*** Records to process ***

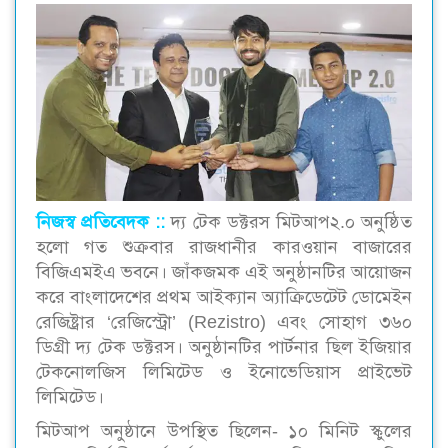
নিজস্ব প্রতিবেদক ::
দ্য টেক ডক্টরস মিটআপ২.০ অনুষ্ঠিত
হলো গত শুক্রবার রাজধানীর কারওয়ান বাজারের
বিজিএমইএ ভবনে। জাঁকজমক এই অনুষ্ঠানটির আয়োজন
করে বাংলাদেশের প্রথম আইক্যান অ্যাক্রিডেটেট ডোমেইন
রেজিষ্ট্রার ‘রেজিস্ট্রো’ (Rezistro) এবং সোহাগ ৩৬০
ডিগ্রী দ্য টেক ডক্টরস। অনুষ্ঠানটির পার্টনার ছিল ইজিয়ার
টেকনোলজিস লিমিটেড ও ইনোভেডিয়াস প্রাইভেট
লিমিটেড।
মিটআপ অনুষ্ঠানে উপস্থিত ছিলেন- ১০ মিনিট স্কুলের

***
*** Records to process ***

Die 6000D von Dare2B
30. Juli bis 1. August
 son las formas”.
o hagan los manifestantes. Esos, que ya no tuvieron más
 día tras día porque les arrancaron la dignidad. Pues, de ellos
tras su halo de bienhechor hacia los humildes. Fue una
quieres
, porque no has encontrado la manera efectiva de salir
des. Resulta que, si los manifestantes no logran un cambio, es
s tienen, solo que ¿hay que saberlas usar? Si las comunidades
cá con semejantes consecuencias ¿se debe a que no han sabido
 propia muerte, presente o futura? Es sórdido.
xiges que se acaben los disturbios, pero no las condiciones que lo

***

◆ What you should do ◆
Please copy each line of the records above in which the word "porque" can be found.

◆ Task result ◆
 día tras día porque les arrancaron la dignidad. Pues, de ellos
, porque no has encontrado la manera efectiva de salir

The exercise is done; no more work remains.